Huami, backed by Xiaomi and its founder Lei Jun, aims to raise US$150 million on the Nasdaq, according to a prospectus released last week. The size of the IPO is yet to be revealed.

“Huami’s [IPO] is not a big offering. But it just shows how much they [Xiaomi and related companies] want to be out there quickly,” said Ken Wong, an Asian equity portfolio strategist at Eastspring Investments. “An overseas IPO could have a great impact on building brand awareness and the potential to help better engage stakeholders.”

Xiaomi is preparing its own flotation, which could be the biggest technology listing since Facebook’s in 2014.

Its global sales jumped by 102 per cent year-on-year in the third quarter last year to 27.6 million units, helped by aggressive expansion in markets such as India and a sped up drive into bricks-and-mortar stores, according to figures from the International Data Corporation.
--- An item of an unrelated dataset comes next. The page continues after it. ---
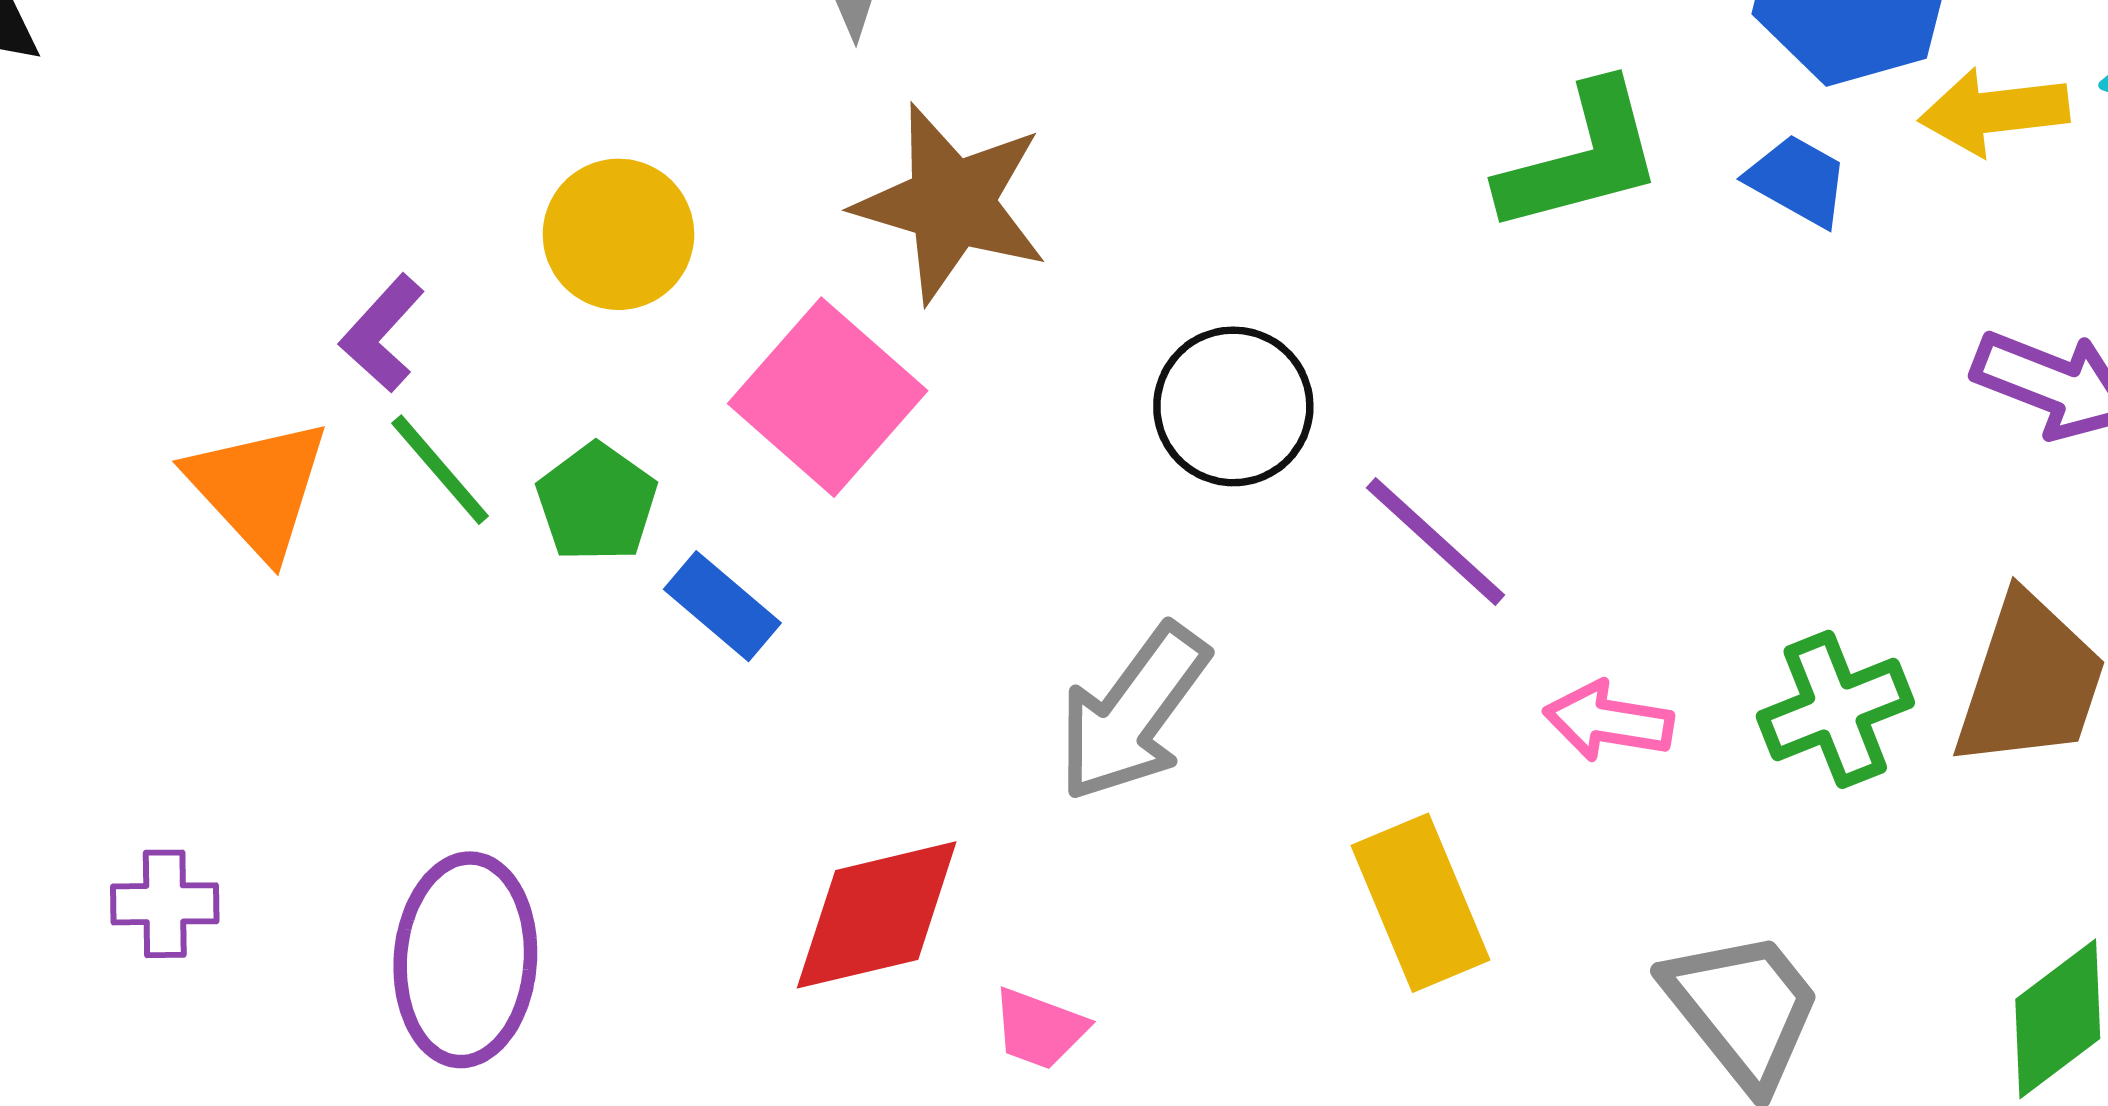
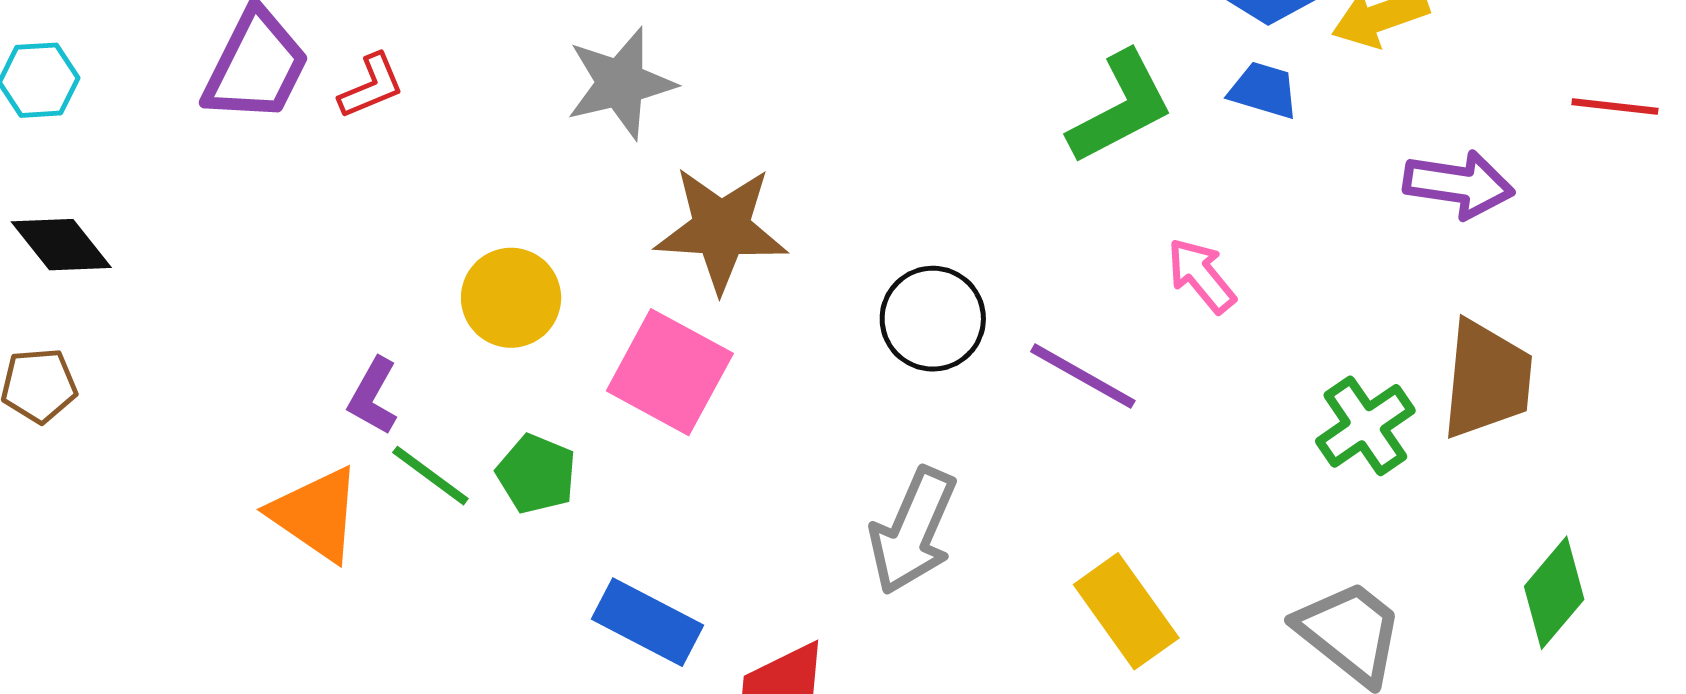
blue rectangle: (722, 606) -> (647, 622), moved, size x1.4
pink arrow: (1609, 721) -> (1201, 275), moved, turned 54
Analysts said a successful IPO will help Xiaomi’s global ambitions.

In December, Lei Jun said the company planned to enter more international markets after sharing the No. 1 spot with Samsung in India; he also said the company is prepping for entry into the US market.

When it comes to listings by Chinese technology companies, Hong Kong has a good chance of winning deals, analysts said.

Xiaomi is a growth company and has high potential, but how much can it be valued still depends on market conditions and investors’ response
Ken Wong, Asian equity portfolio strategist, Eastspring Investments

Chinese issuers usually prefer the city as it is closer to their home market and enables access to a larger pool of international as well as mainland investors, who typically have a good understanding of the business models and products that tend to be relevant locally, said Mervyn Chow, co-head of investment banking and capital markets, Asia-Pacific, and Greater China chief executive of Credit Suisse.

“This has been important for Chinese technology firms, which are largely ‘product companies’ focused on building and selling products to consumers.”

Xiaomi has picked Morgan Stanley, Goldman Sachs, Deutsche Bank and Credit Suisse to handle its IPO, according to Bloomberg, which some banks expect to value the company at US$100 billion.

But Wong said he had reservations about this valuation. An estimate by bankers put Xiaomi’s net profit for 2018 at US$2 billion, doubling its profit for 2017, according to Reuters.

If valued at US$100 billion, Xiaomi could have a price to earning ratio of about 50 times. That is a lot higher than other consumer electronics companies, such as Samsung, which has a current ratio of between six and seven times, said Wong.

“Xiaomi is a growth company and has high potential, but how much can it be valued still depends on market conditions and investors’ response.”

Correction: Huami aims to raise US$150 million from IPO. A previous version incorrectly said US$1.5 million.